Collected data entries
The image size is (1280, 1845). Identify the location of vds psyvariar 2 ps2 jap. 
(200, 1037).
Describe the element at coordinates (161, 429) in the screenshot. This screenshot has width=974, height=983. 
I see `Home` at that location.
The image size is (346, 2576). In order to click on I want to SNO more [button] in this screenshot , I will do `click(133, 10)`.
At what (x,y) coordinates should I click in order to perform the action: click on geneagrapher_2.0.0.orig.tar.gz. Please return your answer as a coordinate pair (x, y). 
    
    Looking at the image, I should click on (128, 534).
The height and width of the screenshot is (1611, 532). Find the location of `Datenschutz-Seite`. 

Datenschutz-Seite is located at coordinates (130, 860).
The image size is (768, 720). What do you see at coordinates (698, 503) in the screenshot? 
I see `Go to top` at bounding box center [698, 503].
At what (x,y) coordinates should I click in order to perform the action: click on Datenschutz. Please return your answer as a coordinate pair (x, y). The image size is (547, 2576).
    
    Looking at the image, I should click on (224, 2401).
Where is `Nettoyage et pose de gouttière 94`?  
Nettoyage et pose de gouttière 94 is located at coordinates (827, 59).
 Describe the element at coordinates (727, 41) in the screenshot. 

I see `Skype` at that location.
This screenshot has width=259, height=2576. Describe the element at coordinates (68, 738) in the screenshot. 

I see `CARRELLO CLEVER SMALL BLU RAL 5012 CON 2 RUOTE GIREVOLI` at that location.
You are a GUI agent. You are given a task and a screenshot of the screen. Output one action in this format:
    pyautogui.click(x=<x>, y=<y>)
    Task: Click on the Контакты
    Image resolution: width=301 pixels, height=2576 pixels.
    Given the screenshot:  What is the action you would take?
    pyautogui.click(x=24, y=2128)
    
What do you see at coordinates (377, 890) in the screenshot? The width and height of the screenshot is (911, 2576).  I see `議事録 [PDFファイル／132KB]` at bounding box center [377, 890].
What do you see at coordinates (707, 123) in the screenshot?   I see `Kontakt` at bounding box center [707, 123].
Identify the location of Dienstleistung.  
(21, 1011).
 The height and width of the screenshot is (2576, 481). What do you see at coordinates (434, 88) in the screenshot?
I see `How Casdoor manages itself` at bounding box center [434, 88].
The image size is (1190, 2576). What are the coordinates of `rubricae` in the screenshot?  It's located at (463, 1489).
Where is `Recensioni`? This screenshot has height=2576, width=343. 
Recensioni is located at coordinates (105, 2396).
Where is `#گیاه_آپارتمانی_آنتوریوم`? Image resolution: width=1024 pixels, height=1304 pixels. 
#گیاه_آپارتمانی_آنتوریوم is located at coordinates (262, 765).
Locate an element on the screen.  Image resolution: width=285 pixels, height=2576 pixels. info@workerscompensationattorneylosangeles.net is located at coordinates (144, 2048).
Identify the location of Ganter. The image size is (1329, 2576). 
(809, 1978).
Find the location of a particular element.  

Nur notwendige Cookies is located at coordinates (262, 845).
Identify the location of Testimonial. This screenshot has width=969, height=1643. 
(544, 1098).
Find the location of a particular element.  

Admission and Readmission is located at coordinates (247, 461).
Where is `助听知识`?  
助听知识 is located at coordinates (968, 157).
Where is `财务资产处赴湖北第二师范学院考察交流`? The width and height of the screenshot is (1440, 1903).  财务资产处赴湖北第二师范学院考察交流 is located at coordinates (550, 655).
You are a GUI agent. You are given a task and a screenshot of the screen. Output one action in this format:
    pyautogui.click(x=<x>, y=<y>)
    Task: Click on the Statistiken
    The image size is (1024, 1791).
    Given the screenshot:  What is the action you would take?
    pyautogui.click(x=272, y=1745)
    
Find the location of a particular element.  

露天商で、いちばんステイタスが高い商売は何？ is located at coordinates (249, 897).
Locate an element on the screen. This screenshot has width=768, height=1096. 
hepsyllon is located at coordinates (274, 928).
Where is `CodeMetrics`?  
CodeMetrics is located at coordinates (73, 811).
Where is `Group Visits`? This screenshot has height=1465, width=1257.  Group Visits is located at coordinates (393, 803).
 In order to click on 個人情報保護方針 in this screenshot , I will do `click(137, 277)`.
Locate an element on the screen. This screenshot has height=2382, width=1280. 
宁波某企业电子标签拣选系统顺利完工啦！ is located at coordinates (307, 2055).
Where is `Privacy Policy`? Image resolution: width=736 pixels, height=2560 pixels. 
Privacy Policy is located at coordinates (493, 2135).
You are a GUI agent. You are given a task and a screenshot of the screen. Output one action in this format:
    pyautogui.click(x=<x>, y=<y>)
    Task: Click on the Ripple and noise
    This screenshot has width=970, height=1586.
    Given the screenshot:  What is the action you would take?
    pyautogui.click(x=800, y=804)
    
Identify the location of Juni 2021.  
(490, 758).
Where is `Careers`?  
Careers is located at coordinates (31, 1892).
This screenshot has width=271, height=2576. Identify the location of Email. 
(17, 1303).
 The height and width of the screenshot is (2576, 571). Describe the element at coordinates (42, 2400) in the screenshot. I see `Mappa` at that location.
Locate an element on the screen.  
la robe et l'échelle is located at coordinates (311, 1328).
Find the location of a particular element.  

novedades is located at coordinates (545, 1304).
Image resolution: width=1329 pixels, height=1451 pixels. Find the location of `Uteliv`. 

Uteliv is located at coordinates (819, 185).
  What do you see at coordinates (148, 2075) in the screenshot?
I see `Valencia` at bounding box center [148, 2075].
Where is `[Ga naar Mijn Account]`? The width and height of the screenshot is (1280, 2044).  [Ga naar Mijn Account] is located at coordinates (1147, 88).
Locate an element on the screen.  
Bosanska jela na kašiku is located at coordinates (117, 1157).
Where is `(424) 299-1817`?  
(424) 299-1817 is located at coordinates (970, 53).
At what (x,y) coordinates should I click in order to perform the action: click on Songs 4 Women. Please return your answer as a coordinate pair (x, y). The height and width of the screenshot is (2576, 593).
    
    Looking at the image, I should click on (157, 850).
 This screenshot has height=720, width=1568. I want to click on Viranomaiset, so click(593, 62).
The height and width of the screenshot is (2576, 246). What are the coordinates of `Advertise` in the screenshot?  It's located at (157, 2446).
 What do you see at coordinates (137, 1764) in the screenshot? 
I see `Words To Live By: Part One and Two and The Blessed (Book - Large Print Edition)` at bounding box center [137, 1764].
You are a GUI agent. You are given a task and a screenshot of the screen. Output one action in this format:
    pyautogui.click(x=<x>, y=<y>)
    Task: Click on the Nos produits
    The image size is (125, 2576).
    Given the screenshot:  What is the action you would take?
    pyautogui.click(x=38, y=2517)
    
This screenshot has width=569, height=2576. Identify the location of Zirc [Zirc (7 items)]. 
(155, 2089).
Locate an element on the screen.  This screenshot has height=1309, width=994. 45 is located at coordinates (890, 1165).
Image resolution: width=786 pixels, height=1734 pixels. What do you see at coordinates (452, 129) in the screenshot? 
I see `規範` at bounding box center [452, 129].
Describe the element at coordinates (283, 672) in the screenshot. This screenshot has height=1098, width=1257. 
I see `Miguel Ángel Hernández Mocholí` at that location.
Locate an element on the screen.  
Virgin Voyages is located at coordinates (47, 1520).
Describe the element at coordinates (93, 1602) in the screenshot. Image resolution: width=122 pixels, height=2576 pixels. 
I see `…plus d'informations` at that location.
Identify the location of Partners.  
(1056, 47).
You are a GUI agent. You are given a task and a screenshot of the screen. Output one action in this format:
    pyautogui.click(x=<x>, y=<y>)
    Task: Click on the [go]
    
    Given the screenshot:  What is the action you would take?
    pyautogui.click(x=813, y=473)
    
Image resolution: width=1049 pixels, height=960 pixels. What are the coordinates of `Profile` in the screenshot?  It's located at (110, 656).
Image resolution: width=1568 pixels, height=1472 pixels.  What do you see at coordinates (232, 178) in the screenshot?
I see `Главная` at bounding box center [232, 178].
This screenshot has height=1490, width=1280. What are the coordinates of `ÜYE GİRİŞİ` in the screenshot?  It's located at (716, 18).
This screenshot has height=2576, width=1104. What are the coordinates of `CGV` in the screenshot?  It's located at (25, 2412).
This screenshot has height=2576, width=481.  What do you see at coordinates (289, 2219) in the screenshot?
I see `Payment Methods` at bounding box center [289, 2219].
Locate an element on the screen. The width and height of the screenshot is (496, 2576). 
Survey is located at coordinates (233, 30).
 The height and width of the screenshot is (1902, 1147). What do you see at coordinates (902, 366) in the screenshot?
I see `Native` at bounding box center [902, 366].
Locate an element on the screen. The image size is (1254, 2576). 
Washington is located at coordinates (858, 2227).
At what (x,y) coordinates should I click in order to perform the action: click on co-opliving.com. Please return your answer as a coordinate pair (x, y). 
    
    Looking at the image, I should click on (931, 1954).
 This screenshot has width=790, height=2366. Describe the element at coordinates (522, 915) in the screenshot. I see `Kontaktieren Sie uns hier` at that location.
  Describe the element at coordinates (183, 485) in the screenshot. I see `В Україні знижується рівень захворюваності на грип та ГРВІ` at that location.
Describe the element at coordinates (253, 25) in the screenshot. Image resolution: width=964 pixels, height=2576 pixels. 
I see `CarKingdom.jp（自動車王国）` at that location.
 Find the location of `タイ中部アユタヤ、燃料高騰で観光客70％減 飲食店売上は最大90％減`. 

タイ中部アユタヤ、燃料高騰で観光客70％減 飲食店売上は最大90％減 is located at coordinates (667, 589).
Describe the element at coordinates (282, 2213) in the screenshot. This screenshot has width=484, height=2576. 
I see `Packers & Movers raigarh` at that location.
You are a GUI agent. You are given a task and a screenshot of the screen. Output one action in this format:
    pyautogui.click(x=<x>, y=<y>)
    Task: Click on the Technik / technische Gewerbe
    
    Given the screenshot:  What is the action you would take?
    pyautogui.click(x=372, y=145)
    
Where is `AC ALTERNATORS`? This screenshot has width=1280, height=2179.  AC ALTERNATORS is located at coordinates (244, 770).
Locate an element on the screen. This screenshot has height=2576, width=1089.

#### WORK REQUIRED
The lines from the start of the entries above through the line containing "Image resolution: width=301" are the ones to return, please; copy them exactly and include both ends.

#### EXERCISE ANSWER
The image size is (1280, 1845). Identify the location of vds psyvariar 2 ps2 jap. 
(200, 1037).
Describe the element at coordinates (161, 429) in the screenshot. This screenshot has width=974, height=983. 
I see `Home` at that location.
The image size is (346, 2576). In order to click on I want to SNO more [button] in this screenshot , I will do `click(133, 10)`.
At what (x,y) coordinates should I click in order to perform the action: click on geneagrapher_2.0.0.orig.tar.gz. Please return your answer as a coordinate pair (x, y). 
    
    Looking at the image, I should click on (128, 534).
The height and width of the screenshot is (1611, 532). Find the location of `Datenschutz-Seite`. 

Datenschutz-Seite is located at coordinates (130, 860).
The image size is (768, 720). What do you see at coordinates (698, 503) in the screenshot? 
I see `Go to top` at bounding box center [698, 503].
At what (x,y) coordinates should I click in order to perform the action: click on Datenschutz. Please return your answer as a coordinate pair (x, y). The image size is (547, 2576).
    
    Looking at the image, I should click on (224, 2401).
Where is `Nettoyage et pose de gouttière 94`?  
Nettoyage et pose de gouttière 94 is located at coordinates (827, 59).
 Describe the element at coordinates (727, 41) in the screenshot. 

I see `Skype` at that location.
This screenshot has width=259, height=2576. Describe the element at coordinates (68, 738) in the screenshot. 

I see `CARRELLO CLEVER SMALL BLU RAL 5012 CON 2 RUOTE GIREVOLI` at that location.
You are a GUI agent. You are given a task and a screenshot of the screen. Output one action in this format:
    pyautogui.click(x=<x>, y=<y>)
    Task: Click on the Контакты
    Image resolution: width=301 pixels, height=2576 pixels.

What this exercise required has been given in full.